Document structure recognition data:
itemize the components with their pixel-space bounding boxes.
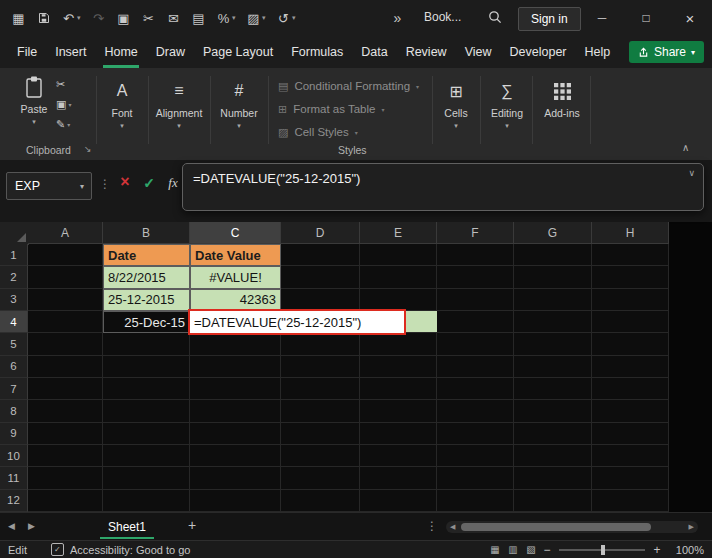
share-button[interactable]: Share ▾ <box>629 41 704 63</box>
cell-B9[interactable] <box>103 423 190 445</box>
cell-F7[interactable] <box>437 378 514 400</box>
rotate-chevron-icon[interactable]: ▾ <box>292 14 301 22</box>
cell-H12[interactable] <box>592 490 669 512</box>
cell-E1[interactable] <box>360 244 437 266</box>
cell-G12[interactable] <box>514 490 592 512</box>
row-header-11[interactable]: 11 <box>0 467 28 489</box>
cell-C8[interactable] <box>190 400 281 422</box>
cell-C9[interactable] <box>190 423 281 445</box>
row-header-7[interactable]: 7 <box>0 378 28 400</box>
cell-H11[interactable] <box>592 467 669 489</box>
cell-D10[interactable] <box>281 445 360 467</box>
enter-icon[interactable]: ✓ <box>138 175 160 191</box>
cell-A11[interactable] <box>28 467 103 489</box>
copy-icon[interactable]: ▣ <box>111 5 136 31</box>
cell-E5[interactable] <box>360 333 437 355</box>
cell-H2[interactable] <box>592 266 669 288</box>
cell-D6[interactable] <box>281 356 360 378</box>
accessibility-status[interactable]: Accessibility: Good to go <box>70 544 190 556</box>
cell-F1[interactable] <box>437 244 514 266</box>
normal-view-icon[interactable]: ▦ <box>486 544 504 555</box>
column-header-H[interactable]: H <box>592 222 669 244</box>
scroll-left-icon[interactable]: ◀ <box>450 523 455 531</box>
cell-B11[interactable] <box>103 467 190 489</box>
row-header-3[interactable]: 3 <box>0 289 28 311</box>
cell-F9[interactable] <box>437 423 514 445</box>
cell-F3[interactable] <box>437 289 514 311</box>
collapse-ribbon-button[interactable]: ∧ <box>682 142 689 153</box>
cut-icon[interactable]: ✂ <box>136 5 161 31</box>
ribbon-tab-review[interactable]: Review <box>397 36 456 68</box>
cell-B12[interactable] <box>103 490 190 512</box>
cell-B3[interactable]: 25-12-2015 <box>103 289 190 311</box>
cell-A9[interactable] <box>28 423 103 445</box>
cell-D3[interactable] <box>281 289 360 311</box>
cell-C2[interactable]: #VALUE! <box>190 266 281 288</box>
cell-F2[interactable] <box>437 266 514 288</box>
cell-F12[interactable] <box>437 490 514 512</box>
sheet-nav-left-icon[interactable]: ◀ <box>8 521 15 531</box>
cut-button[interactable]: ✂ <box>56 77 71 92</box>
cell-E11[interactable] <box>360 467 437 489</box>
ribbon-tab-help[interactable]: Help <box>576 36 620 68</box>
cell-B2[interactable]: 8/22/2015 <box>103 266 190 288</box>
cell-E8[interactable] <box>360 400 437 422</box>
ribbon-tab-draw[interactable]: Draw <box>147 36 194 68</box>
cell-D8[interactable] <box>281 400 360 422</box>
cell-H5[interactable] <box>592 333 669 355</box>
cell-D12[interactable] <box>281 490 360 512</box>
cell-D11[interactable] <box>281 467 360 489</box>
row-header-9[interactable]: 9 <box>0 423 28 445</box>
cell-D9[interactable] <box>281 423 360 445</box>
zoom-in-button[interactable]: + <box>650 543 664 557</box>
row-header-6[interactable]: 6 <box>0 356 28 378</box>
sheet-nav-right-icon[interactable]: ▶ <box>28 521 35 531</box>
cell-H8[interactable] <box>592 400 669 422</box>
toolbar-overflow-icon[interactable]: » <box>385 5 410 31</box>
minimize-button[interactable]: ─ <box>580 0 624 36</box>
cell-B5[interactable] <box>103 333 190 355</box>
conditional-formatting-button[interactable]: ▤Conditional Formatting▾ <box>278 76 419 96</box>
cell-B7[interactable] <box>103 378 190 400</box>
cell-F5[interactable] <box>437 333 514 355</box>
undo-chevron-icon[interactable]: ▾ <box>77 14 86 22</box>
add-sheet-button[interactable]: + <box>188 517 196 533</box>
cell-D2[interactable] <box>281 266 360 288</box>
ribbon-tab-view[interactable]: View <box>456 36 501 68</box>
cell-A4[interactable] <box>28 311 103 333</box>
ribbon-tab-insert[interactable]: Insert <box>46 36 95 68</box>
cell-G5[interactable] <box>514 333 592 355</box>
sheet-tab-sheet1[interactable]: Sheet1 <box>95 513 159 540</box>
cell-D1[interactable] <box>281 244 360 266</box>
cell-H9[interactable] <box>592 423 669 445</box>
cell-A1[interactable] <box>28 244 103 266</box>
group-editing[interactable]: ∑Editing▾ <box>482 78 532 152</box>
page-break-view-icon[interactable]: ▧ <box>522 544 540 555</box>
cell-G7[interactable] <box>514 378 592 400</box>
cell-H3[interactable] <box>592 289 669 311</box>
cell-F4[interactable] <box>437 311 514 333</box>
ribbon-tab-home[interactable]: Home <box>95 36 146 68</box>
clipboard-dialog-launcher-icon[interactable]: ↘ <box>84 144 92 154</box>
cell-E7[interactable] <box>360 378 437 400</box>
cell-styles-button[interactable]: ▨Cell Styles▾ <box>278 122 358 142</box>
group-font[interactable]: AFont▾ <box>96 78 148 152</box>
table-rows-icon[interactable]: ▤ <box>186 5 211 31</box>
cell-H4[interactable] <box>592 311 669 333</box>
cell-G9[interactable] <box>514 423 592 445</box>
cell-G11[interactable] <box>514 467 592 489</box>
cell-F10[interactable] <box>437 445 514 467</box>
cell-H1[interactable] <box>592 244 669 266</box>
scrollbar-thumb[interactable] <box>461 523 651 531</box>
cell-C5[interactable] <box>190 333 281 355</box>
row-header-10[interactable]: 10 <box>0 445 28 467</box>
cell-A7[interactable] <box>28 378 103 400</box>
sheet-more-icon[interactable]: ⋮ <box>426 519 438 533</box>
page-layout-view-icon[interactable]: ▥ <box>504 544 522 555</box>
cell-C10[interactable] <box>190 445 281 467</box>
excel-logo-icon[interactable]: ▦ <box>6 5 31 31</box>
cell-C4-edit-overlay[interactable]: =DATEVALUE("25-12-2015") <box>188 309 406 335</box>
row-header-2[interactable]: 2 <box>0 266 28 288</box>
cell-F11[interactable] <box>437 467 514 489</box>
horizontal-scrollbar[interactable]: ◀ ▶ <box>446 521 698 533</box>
---
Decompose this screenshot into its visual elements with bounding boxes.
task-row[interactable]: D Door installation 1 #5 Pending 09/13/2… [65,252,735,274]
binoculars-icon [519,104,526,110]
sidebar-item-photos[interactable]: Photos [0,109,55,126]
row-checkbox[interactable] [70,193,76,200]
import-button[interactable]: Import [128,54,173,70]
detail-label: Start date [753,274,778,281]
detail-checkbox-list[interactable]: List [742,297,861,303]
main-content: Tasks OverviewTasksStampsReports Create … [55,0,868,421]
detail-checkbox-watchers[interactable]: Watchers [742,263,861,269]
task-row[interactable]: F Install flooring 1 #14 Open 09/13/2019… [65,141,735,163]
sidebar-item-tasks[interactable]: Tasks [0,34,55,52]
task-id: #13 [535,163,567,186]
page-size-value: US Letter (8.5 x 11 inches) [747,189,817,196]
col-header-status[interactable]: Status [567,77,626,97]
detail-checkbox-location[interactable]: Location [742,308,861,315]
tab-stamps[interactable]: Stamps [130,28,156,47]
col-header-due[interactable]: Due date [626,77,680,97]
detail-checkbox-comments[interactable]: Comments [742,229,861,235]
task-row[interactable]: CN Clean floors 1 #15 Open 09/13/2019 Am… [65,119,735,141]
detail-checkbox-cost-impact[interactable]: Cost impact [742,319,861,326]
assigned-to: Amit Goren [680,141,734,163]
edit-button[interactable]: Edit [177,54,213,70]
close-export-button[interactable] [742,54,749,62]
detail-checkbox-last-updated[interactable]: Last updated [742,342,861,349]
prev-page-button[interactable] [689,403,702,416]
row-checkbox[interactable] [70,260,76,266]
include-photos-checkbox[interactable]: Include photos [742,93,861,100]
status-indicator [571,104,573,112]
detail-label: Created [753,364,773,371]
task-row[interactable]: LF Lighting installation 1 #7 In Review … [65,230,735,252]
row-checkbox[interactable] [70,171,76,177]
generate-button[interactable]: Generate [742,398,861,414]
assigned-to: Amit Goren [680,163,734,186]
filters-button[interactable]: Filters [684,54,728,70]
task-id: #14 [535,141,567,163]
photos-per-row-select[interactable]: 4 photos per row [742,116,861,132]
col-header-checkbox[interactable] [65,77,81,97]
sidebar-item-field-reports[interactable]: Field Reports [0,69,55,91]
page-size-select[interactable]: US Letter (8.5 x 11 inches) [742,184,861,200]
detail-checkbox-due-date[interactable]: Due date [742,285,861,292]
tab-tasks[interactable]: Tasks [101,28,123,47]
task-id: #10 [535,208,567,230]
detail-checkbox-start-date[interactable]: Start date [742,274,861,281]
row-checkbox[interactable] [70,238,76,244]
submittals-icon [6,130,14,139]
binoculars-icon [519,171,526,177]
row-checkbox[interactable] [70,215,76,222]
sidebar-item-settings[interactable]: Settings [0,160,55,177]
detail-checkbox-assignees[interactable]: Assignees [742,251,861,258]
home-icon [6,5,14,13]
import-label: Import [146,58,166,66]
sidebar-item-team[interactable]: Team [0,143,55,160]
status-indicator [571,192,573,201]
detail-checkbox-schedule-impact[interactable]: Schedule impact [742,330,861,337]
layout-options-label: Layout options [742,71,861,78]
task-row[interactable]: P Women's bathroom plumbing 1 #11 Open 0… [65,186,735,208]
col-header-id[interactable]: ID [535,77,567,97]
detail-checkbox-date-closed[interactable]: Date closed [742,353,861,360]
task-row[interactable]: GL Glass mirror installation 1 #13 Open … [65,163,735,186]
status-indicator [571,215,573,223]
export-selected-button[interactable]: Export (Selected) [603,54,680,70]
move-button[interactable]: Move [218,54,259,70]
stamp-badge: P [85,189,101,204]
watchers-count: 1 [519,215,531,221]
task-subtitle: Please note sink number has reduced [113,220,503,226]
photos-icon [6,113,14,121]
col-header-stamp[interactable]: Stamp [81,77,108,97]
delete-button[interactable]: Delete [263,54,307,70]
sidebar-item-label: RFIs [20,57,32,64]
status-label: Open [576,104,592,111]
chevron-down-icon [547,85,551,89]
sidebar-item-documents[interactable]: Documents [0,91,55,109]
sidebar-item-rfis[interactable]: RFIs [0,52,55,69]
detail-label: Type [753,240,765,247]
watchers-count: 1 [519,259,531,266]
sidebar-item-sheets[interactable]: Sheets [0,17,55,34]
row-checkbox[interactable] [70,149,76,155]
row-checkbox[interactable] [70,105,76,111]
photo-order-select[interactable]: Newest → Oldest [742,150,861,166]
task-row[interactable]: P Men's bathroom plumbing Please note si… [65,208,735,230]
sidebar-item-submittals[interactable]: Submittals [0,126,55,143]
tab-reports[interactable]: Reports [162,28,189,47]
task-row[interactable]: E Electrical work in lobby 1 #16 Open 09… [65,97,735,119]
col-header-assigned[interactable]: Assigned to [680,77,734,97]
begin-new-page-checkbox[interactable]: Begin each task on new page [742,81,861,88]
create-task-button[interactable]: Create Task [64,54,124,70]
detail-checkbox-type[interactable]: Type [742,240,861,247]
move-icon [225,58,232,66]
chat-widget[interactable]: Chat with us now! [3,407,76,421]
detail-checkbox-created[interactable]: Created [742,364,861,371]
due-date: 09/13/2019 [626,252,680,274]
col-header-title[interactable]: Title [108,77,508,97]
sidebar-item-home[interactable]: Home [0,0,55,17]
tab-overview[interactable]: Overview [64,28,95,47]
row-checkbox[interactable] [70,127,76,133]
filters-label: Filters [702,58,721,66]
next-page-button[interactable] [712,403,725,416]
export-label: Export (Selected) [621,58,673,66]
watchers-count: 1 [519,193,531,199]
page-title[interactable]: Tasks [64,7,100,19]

INSTRUCTIONS FOR THE TASK:
Search the records above for the string "plumbing". Copy every line that contains it.

YOUR SOLUTION:
task-row[interactable]: P Women's bathroom plumbing 1 #11 Open 0… [65,186,735,208]
task-row[interactable]: P Men's bathroom plumbing Please note si… [65,208,735,230]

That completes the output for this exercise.